▶ PROBLEM TO WORK ON
A word-for-word copy of the records below is needed, without the images.

▶ RECORDS TO USE
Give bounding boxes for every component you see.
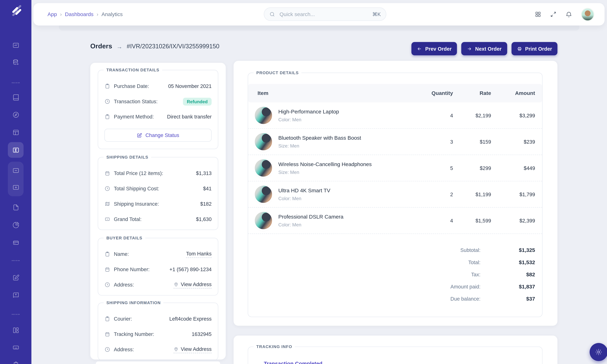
sidebar-item-transactions[interactable] [8,54,23,70]
product-image [255,107,272,124]
order-number: #IVR/20231026/IX/VI/3255999150 [127,43,219,50]
table-row[interactable]: Ultra HD 4K Smart TV Color: Men 2 $1,199… [248,181,542,208]
buyer-name-row: Name: Tom Hanks [105,251,211,258]
tracking-status: Transaction Completed. [248,347,542,364]
buyer-name-link[interactable]: Tom Hanks [186,251,211,258]
page-title: Orders [90,42,112,50]
breadcrumb-separator: › [60,11,62,17]
sidebar-item-layout[interactable] [8,125,23,140]
product-details-card: PRODUCT DETAILS Item Quantity Rate Amoun… [234,61,557,326]
divide-box-icon [12,167,20,174]
table-row[interactable]: Wireless Noise-Cancelling Headphones Siz… [248,155,542,181]
shopping-bag-icon [12,360,20,364]
printer-icon [517,46,522,51]
plus-box-icon [12,183,20,191]
product-image [255,212,272,229]
status-badge: Refunded [183,98,211,105]
map-pin-icon [174,346,179,351]
sidebar-divider [12,82,20,83]
panel-title: TRACKING INFO [254,344,295,349]
view-address-link[interactable]: View Address [174,281,211,288]
book-upload-icon [12,291,20,299]
breadcrumb-dashboards[interactable]: Dashboards [65,11,93,17]
sidebar-item-add[interactable] [8,180,23,195]
transaction-status-row: Transaction Status: Refunded [105,98,211,105]
invoice-database-icon [12,58,20,66]
courier-row: Courier: Left4code Express [105,315,211,322]
map-pin-icon [174,282,179,287]
arrow-right-icon: → [117,43,122,50]
change-status-button[interactable]: Change Status [105,129,211,142]
sidebar-item-board[interactable] [8,323,23,338]
keyboard-icon [12,344,20,351]
sidebar-item-payments[interactable] [8,235,23,250]
transaction-details-panel: TRANSACTION DETAILS Purchase Date: 05 No… [98,70,218,149]
sidebar-item-analytics[interactable] [8,217,23,233]
search-box[interactable]: ⌘K [264,7,386,21]
compose-icon [12,274,20,281]
order-totals: Subtotal: $1,325 Total: $1,532 Tax: $82 … [248,244,542,305]
fullscreen-icon[interactable] [550,11,556,18]
order-info-card: TRANSACTION DETAILS Purchase Date: 05 No… [90,63,226,360]
column-item: Item [248,90,412,96]
shipping-address-row: Address: View Address [105,346,211,353]
arrow-right-icon [467,46,472,51]
column-rate: Rate [453,90,491,96]
panel-title: BUYER DETAILS [104,235,145,240]
edit-pencil-icon [137,132,142,138]
sidebar-item-calculator[interactable] [8,163,23,178]
apps-grid-icon[interactable] [535,11,541,18]
settings-fab-button[interactable] [590,343,607,361]
table-row[interactable]: Bluetooth Speaker with Bass Boost Size: … [248,129,542,155]
total-row: Total: $1,532 [248,256,542,268]
tracking-number-row: Tracking Number: 1632945 [105,331,211,338]
panel-title: SHIPPING DETAILS [104,155,151,159]
breadcrumb: App › Dashboards › Analytics [48,3,123,26]
notifications-bell-icon[interactable] [565,11,572,18]
book-icon [12,93,20,101]
breadcrumb-app[interactable]: App [48,11,57,17]
app-logo-icon[interactable] [10,6,22,18]
breadcrumb-separator: › [97,11,98,17]
sidebar-item-keyboard[interactable] [8,340,23,355]
shipping-insurance-row: Shipping Insurance: $182 [105,201,211,207]
next-order-button[interactable]: Next Order [461,42,507,55]
amount-paid-row: Amount paid: $1,837 [248,281,542,293]
table-row[interactable]: Professional DSLR Camera Color: Men 4 $1… [248,208,542,234]
table-row[interactable]: High-Performance Laptop Color: Men 4 $2,… [248,103,542,129]
sidebar-item-courses[interactable] [8,288,23,303]
prev-order-button[interactable]: Prev Order [411,42,457,55]
view-address-link[interactable]: View Address [174,346,211,353]
panel-title: SHIPPING INFORMATION [104,300,163,305]
sidebar-item-reports-active[interactable] [8,143,23,157]
map-icon [105,201,110,207]
sidebar-item-dashboard[interactable] [8,38,23,52]
sidebar-item-inbox[interactable] [8,90,23,104]
breadcrumb-analytics: Analytics [102,11,123,17]
buyer-details-panel: BUYER DETAILS Name: Tom Hanks Phone Numb… [98,238,218,295]
sidebar-item-compose[interactable] [8,270,23,285]
calendar-icon [105,266,110,272]
sidebar-item-files[interactable] [8,200,23,215]
clock-icon [105,186,110,192]
sidebar-item-shop[interactable] [8,356,23,364]
search-shortcut: ⌘K [372,11,381,17]
tracking-info-card: TRACKING INFO Transaction Completed. [234,336,557,364]
clipboard-icon [105,114,110,120]
payment-method-row: Payment Method: Direct bank transfer [105,113,211,120]
next-card-edge [96,362,220,364]
user-avatar[interactable] [581,8,594,21]
panel-title: PRODUCT DETAILS [254,70,301,75]
print-order-button[interactable]: Print Order [511,42,557,55]
credit-card-icon [12,239,20,246]
tracking-info-panel: TRACKING INFO Transaction Completed. [248,347,542,364]
panel-title: TRANSACTION DETAILS [104,67,162,72]
purchase-date-row: Purchase Date: 05 November 2021 [105,83,211,89]
search-icon [269,11,275,17]
sidebar-item-explore[interactable] [8,107,23,122]
activity-chart-icon [12,41,20,49]
grid-columns-icon [12,326,20,334]
arrow-left-icon [417,46,422,51]
sigma-report-icon [12,146,20,154]
search-input[interactable] [279,11,372,17]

▶ RESPONSE TO THE EXERCISE
Give bounding boxes for every component you see.
sidebar-item-transactions[interactable] [8,54,23,70]
product-image [255,107,272,124]
order-number: #IVR/20231026/IX/VI/3255999150 [127,43,219,50]
table-row[interactable]: Ultra HD 4K Smart TV Color: Men 2 $1,199… [248,181,542,208]
buyer-name-row: Name: Tom Hanks [105,251,211,258]
tracking-status: Transaction Completed. [248,347,542,364]
buyer-name-link[interactable]: Tom Hanks [186,251,211,258]
page-title: Orders [90,42,112,50]
breadcrumb-separator: › [60,11,62,17]
sidebar-item-layout[interactable] [8,125,23,140]
product-details-card: PRODUCT DETAILS Item Quantity Rate Amoun… [234,61,557,326]
divide-box-icon [12,167,20,174]
table-row[interactable]: Wireless Noise-Cancelling Headphones Siz… [248,155,542,181]
shopping-bag-icon [12,360,20,364]
printer-icon [517,46,522,51]
plus-box-icon [12,183,20,191]
product-image [255,212,272,229]
status-badge: Refunded [183,98,211,105]
map-pin-icon [174,346,179,351]
sidebar-divider [12,82,20,83]
panel-title: TRACKING INFO [254,344,295,349]
view-address-link[interactable]: View Address [174,281,211,288]
book-upload-icon [12,291,20,299]
breadcrumb-dashboards[interactable]: Dashboards [65,11,93,17]
sidebar-item-add[interactable] [8,180,23,195]
transaction-status-row: Transaction Status: Refunded [105,98,211,105]
invoice-database-icon [12,58,20,66]
courier-row: Courier: Left4code Express [105,315,211,322]
map-pin-icon [174,282,179,287]
arrow-right-icon: → [117,43,122,50]
change-status-button[interactable]: Change Status [105,129,211,142]
sidebar-item-board[interactable] [8,323,23,338]
keyboard-icon [12,344,20,351]
sidebar-item-payments[interactable] [8,235,23,250]
transaction-details-panel: TRANSACTION DETAILS Purchase Date: 05 No… [98,70,218,149]
sidebar-item-analytics[interactable] [8,217,23,233]
search-box[interactable]: ⌘K [264,7,386,21]
compose-icon [12,274,20,281]
order-totals: Subtotal: $1,325 Total: $1,532 Tax: $82 … [248,244,542,305]
fullscreen-icon[interactable] [550,11,556,18]
order-info-card: TRANSACTION DETAILS Purchase Date: 05 No… [90,63,226,360]
column-item: Item [248,90,412,96]
shipping-address-row: Address: View Address [105,346,211,353]
arrow-right-icon [467,46,472,51]
column-rate: Rate [453,90,491,96]
panel-title: BUYER DETAILS [104,235,145,240]
edit-pencil-icon [137,132,142,138]
sidebar-item-calculator[interactable] [8,163,23,178]
apps-grid-icon[interactable] [535,11,541,18]
settings-fab-button[interactable] [590,343,607,361]
table-row[interactable]: Bluetooth Speaker with Bass Boost Size: … [248,129,542,155]
total-row: Total: $1,532 [248,256,542,268]
tracking-number-row: Tracking Number: 1632945 [105,331,211,338]
panel-title: SHIPPING DETAILS [104,155,151,159]
breadcrumb: App › Dashboards › Analytics [48,3,123,26]
notifications-bell-icon[interactable] [565,11,572,18]
book-icon [12,93,20,101]
breadcrumb-app[interactable]: App [48,11,57,17]
app-logo-icon[interactable] [10,6,22,18]
breadcrumb-separator: › [97,11,98,17]
sidebar-item-keyboard[interactable] [8,340,23,355]
shipping-insurance-row: Shipping Insurance: $182 [105,201,211,207]
next-order-button[interactable]: Next Order [461,42,507,55]
amount-paid-row: Amount paid: $1,837 [248,281,542,293]
table-row[interactable]: Professional DSLR Camera Color: Men 4 $1… [248,208,542,234]
table-row[interactable]: High-Performance Laptop Color: Men 4 $2,… [248,103,542,129]
sidebar-item-courses[interactable] [8,288,23,303]
prev-order-button[interactable]: Prev Order [411,42,457,55]
view-address-link[interactable]: View Address [174,346,211,353]
panel-title: SHIPPING INFORMATION [104,300,163,305]
sidebar-item-reports-active[interactable] [8,143,23,157]
map-icon [105,201,110,207]
sidebar-item-dashboard[interactable] [8,38,23,52]
sidebar-item-inbox[interactable] [8,90,23,104]
breadcrumb-analytics: Analytics [102,11,123,17]
buyer-details-panel: BUYER DETAILS Name: Tom Hanks Phone Numb… [98,238,218,295]
sidebar-item-compose[interactable] [8,270,23,285]
calendar-icon [105,266,110,272]
sidebar-item-files[interactable] [8,200,23,215]
clock-icon [105,186,110,192]
sidebar-item-shop[interactable] [8,356,23,364]
search-shortcut: ⌘K [372,11,381,17]
tracking-info-card: TRACKING INFO Transaction Completed. [234,336,557,364]
clipboard-icon [105,114,110,120]
payment-method-row: Payment Method: Direct bank transfer [105,113,211,120]
next-card-edge [96,362,220,364]
user-avatar[interactable] [581,8,594,21]
panel-title: PRODUCT DETAILS [254,70,301,75]
print-order-button[interactable]: Print Order [511,42,557,55]
credit-card-icon [12,239,20,246]
tracking-info-panel: TRACKING INFO Transaction Completed. [248,347,542,364]
panel-title: TRANSACTION DETAILS [104,67,162,72]
purchase-date-row: Purchase Date: 05 November 2021 [105,83,211,89]
search-icon [269,11,275,17]
sidebar-item-explore[interactable] [8,107,23,122]
activity-chart-icon [12,41,20,49]
grid-columns-icon [12,326,20,334]
arrow-left-icon [417,46,422,51]
sigma-report-icon [12,146,20,154]
search-input[interactable] [279,11,372,17]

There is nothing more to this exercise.